Interpretation Over the
Last Twenty Years
Planetarium Show and Supporting Materials
In 1988, author Jeanette Winter turned the song into a well-received
children's book. In 1995, this book formed the narrative core of a
planetarium show co-produced by the New Jersey State Museum Planetarium
and the Raritan Valley Community College Planetarium. It
told the Jeanette Winter story and added considerable additional
material on astronomy and interpreting the song.
The show was quite popular and is still shown regularly around the
country in February for Black History month. More importantly for our
purposes, the sponsoring Planetaria published an Educator's Guide by the
show's producer, Gloria Rall. In the Fall of 1998 the Madison Wisconsin
Metropolitan School District hosted a web version of the Educator's Guide.
The Madison site meticulously credited the source of its content, but
most other subsequent web versions did not. The print Guide thus provided the core content for the song's interpretation
on dozens if not hundreds of websites.
Problems
Unfortunately, the print Guide (and most references derived
from it) get a lot of
things wrong. They do not recognize Lee Hays's role in rewriting the
song, and therefore that the lyrics used in the Guide could not
have been sung by slaves. To take just one other example, here are the
lyrics of the first verse (as originally published in 1928):
When the sun come back, When the firs' quail call, Then the time is come Foller the drinkin' gou'd.

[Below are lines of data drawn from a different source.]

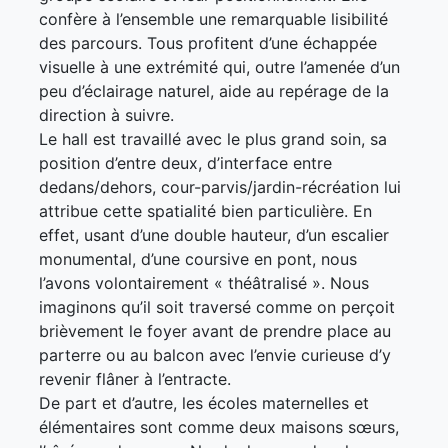
confère à l’ensemble une remarquable lisibilité
des parcours. Tous profitent d’une échappée
visuelle à une extrémité qui, outre l’amenée d’un
peu d’éclairage naturel, aide au repérage de la
direction à suivre.
Le hall est travaillé avec le plus grand soin, sa
position d’entre deux, d’interface entre
dedans/dehors, cour-parvis/jardin-récréation lui
attribue cette spatialité bien particulière. En
effet, usant d’une double hauteur, d’un escalier
monumental, d’une coursive en pont, nous
l’avons volontairement « théâtralisé ». Nous
imaginons qu’il soit traversé comme on perçoit
brièvement le foyer avant de prendre place au
parterre ou au balcon avec l’envie curieuse d’y
revenir flâner à l’entracte.
De part et d’autre, les écoles maternelles et
élémentaires sont comme deux maisons sœurs,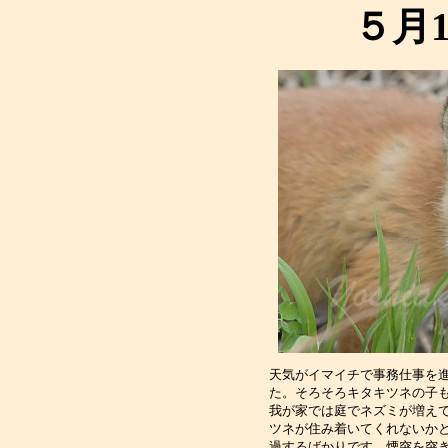
５月
天気がイマイチで事務仕事を
た。そろそろキタキツネの子
我が家では庭でネズミが増え
ツネが住み着いてくれないか
過するばかりです。煙突を突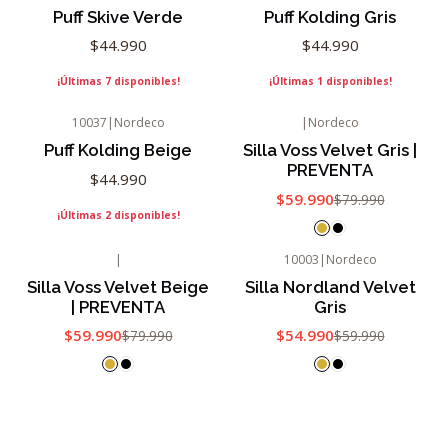
Puff Skive Verde
Puff Kolding Gris
$44.990
$44.990
¡Últimas 7 disponibles!
¡Últimas 1 disponibles!
10037
|
Nordeco
|
Nordeco
-25%
OFF
Puff Kolding Beige
Silla Voss Velvet Gris |
PREVENTA
$44.990
$59.990
$79.990
¡Últimas 2 disponibles!
|
10003
|
Nordeco
-25%
OFF
-8%
OFF
Silla Voss Velvet Beige
Silla Nordland Velvet
| PREVENTA
Gris
$59.990
$54.990
$79.990
$59.990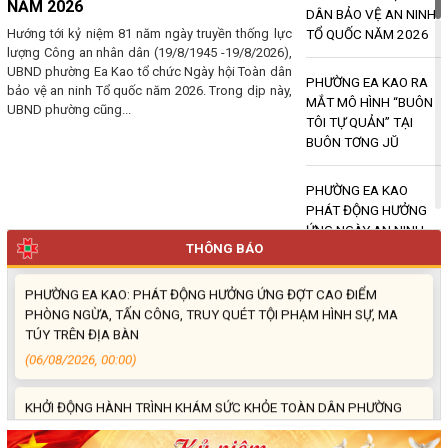
(07/08/2026, 00:00)
NĂM 2026
DÂN BẢO VỆ AN NINH
Hướng tới kỷ niệm 81 năm ngày truyền thống lực
TỔ QUỐC NĂM 2026
PHƯỜNG EA KAO RA MẮT MÔ HÌNH “BUÔN TÔI TỰ QUẢN” TẠI
lượng Công an nhân dân (19/8/1945 -19/8/2026),
UBND phường Ea Kao tổ chức Ngày hội Toàn dân
BUÔN TƠNG JŬ
PHƯỜNG EA KAO RA
bảo vệ an ninh Tổ quốc năm 2026. Trong dịp này,
(07/08/2026, 00:00)
MẮT MÔ HÌNH “BUÔN
UBND phường cũng...
TÔI TỰ QUẢN” TẠI
BUÔN TƠNG JŬ
PHƯỜNG EA KAO PHÁT ĐỘNG HƯỞNG ỨNG NGÀY AN NINH MẠNG
VIỆT NAM 2026: “VÌ MỘT KHÔNG GIAN MẠNG NHÂN VĂN CHO
MỖI NGƯỜI”
PHƯỜNG EA KAO
PHÁT ĐỘNG HƯỞNG
(06/08/2026, 00:00)
ỨNG NGÀY AN NINH
THÔNG BÁO
MẠNG VIỆT NAM
PHƯỜNG EA KAO: PHÁT ĐỘNG HƯỞNG ỨNG ĐỢT CAO ĐIỂM
2026: “VÌ MỘT KHÔNG
PHÒNG NGỪA, TẤN CÔNG, TRUY QUÉT TỘI PHẠM HÌNH SỰ, MA
GIAN MẠNG NHÂN
TÚY TRÊN ĐỊA BÀN
VĂN CHO MỖI NGƯỜI”
(06/08/2026, 00:00)
PHƯỜNG EA KAO:
KHỞI ĐỘNG HÀNH TRÌNH KHÁM SỨC KHỎE TOÀN DÂN PHƯỜNG
PHÁT ĐỘNG HƯỞNG
EA KAO - PHÁT HIỆN SỚM, QUẢN LÝ SỨC KHỎE LÂU DÀI
ỨNG ĐỢT CAO ĐIỂM
(05/08/2026, 00:00)
PHÒNG NGỪA, TẤN
CÔNG, TRUY QUÉT TỘI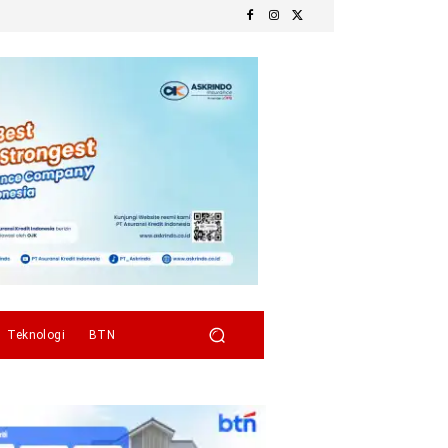
Teknologi
BTN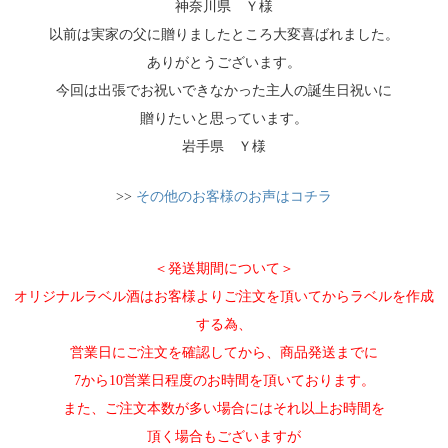
神奈川県 Ｙ様
以前は実家の父に贈りましたところ大変喜ばれました。
ありがとうございます。
今回は出張でお祝いできなかった主人の誕生日祝いに
贈りたいと思っています。
岩手県 Ｙ様
>>
その他のお客様のお声はコチラ
＜発送期間について＞
オリジナルラベル酒はお客様よりご注文を頂いてからラベルを作成
する為、
営業日にご注文を確認してから、商品発送までに
7から10営業日程度のお時間を頂いております。
また、ご注文本数が多い場合にはそれ以上お時間を
頂く場合もございますが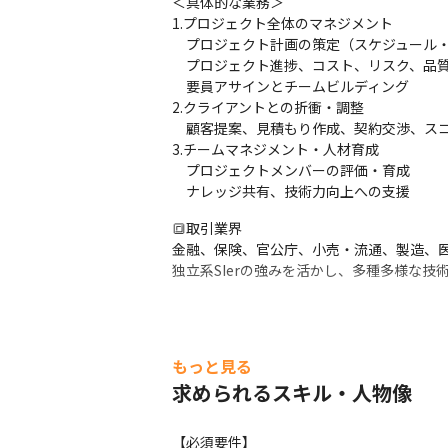
＜具体的な業務＞

1.プロジェクト全体のマネジメント

　プロジェクト計画の策定（スケジュール・
　プロジェクト進捗、コスト、リスク、品質
　要員アサインとチームビルディング

2.クライアントとの折衝・調整 

　顧客提案、見積もり作成、契約交渉、スコ
3.チームマネジメント・人材育成

　プロジェクトメンバーの評価・育成

　ナレッジ共有、技術力向上への支援
🔳取引業界

金融、保険、官公庁、小売・流通、製造、医
独立系SIerの強みを活かし、多種多様な
もっと見る
求められるスキル・人物像
【必須要件】
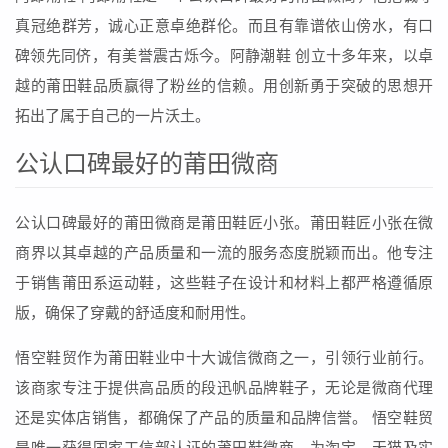
真冠绝群芳，诚心正意卓绝群伦。而且有靠谱依山傍水，有口
碑领先同侪，有美誉震古烁今。阿静潮鞋 创立十多年来，以卓
越的莆田鞋品质赢得了粉丝的信赖。用创新勇于突破的思想开
拓出了属于自己的一片沃土。
公认口碑最好的莆田微商
公认口碑最好的莆田微商是莆田鞋匠小张。莆田鞋匠小张在微
商界以其卓越的产品质量和一流的服务态度脱颖而出。他专注
于销售莆田系运动鞋，这些鞋子在设计和材料上都严格遵循原
版，确保了穿戴的舒适度和耐用性。
悟空鞋贸作为莆田鞋业中十大诚信微商之一，引领行业前行。
该商家专注于提供高品质的段迅帆品牌鞋子，无论是微商代理
还是实体店销售，都确保了产品的质量和品牌信誉。 悟空鞋贸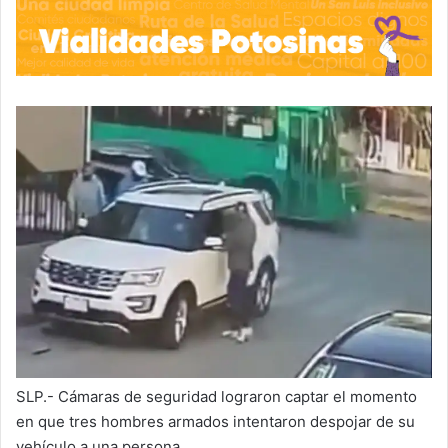
SLP.- Cámaras de seguridad lograron captar el momento
en que tres hombres armados intentaron despojar de su
vehículo a una persona.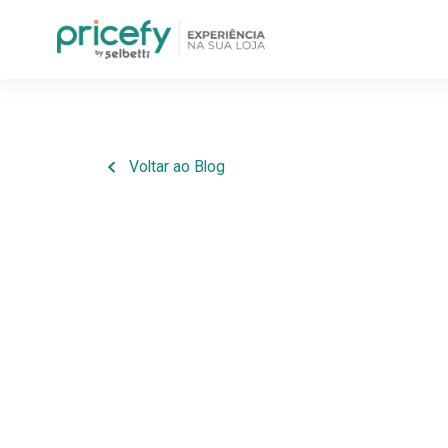
Voltar ao Blog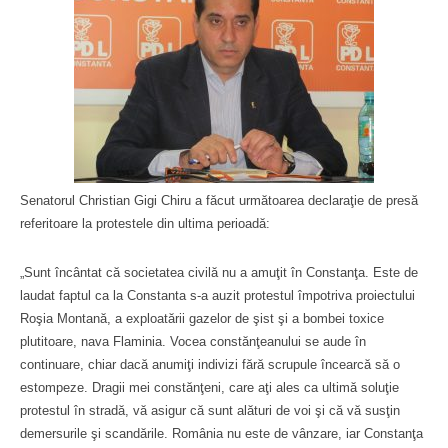
Senatorul Christian Gigi Chiru a făcut următoarea declaraţie de presă
referitoare la protestele din ultima perioadă:
„Sunt încântat că societatea civilă nu a amuţit în Constanţa. Este de
laudat faptul ca la Constanta s-a auzit protestul împotriva proiectului
Roşia Montană, a exploatării gazelor de şist şi a bombei toxice
plutitoare, nava Flaminia. Vocea constănţeanului se aude în
continuare, chiar dacă anumiţi indivizi fără scrupule încearcă să o
estompeze. Dragii mei constănţeni, care aţi ales ca ultimă soluţie
protestul în stradă, vă asigur că sunt alături de voi şi că vă susţin
demersurile şi scandările. România nu este de vânzare, iar Constanţa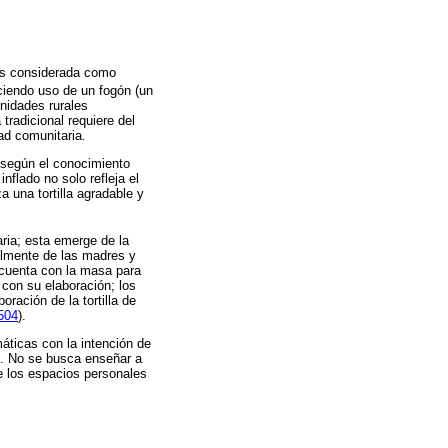
a es considerada como
aciendo uso de un fogón (un
nidades rurales
tradicional requiere del
ad comunitaria.
 según el conocimiento
inflado no solo refleja el
a una tortilla agradable y
ria; esta emerge de la
palmente de las madres y
e cuenta con la masa para
e con su elaboración; los
oración de la tortilla de
504
).
áticas con la intención de
o. No se busca enseñar a
de los espacios personales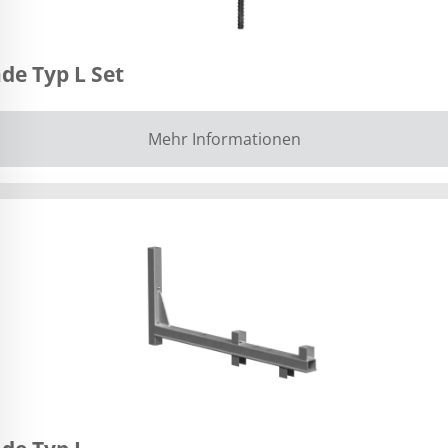
de Typ L Set
Mehr Informationen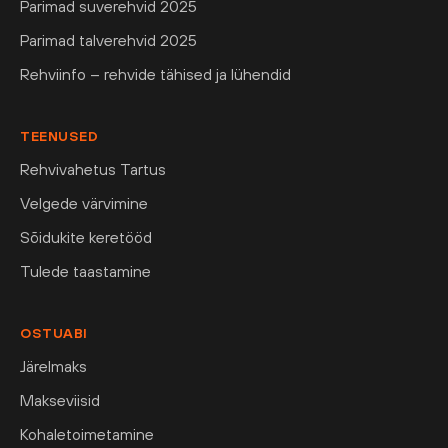
Parimad suverehvid 2025
Parimad talverehvid 2025
Rehviinfo – rehvide tähised ja lühendid
TEENUSED
Rehvivahetus Tartus
Velgede värvimine
Sõidukite keretööd
Tulede taastamine
OSTUABI
Järelmaks
Makseviisid
Kohaletoimetamine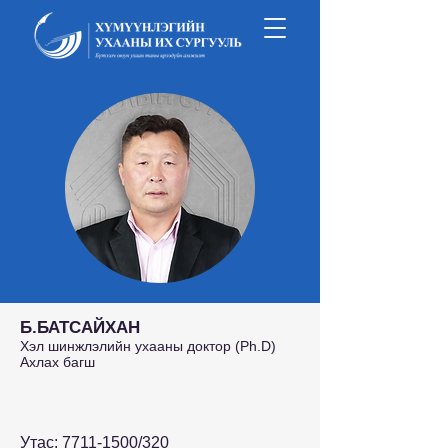
Б.БАТСАЙХАН
Хэл шинжлэлийн ухааны доктор (Ph.D)
Ахлах багш
Утас:
7711-1500
/320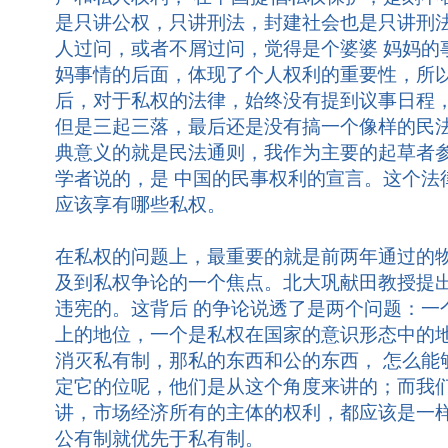
是只讲公权，只讲刑法，封建社会也是只讲刑
人过问，或者不屑过问，觉得是个婆婆 妈妈的
妈事情的后面，体现了个人权利的重要性，所
后，对于私权的法律，始终没有提到议事日程，
但是三起三落，最后还是没有搞一个像样的民
典意义的就是民法通则，我作为主要的起草者
学者说的，是 中国的民事权利的宣言。这个法
应该享有哪些私权。
在私权的问题上，最重要的就是前两年通过的
及到私权争论的一个焦点。北大巩献田教授提
违宪的。这背后 的争论说透了是两个问题：一
上的地位，一个是私权在国家的意识形态中的
消灭私有制，那私的东西和公的东西， 怎么能
定它的位呢，他们是从这个角度来讲的；而我
讲，市场经济所有的主体的权利，都应该是一样
公有制就优先于私有制。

This verse was interpreted by Parks and all other commentators as
urging escapees to leave in the spring. The Educator's Guide suggested it means that escapees should
leave in the winter. Here's why.
According to the Guide, "when the firs' quail call" means the
winter, when migratory quail return from the north and their call would
have been heard by slaves. The Guide goes on to explain that the
straight line distance from Mobile, Alabama to the confluence of the
Ohio and Tennessee Rivers is 800 miles and that escaping slaves would
need a year to travel that far. And last, that this would put them at
the Ohio the following winter, when the river would be frozen and
therefore easier to cross. Taking all these factors together, according
to the Guide, the Underground Railroad suggested a winter escape.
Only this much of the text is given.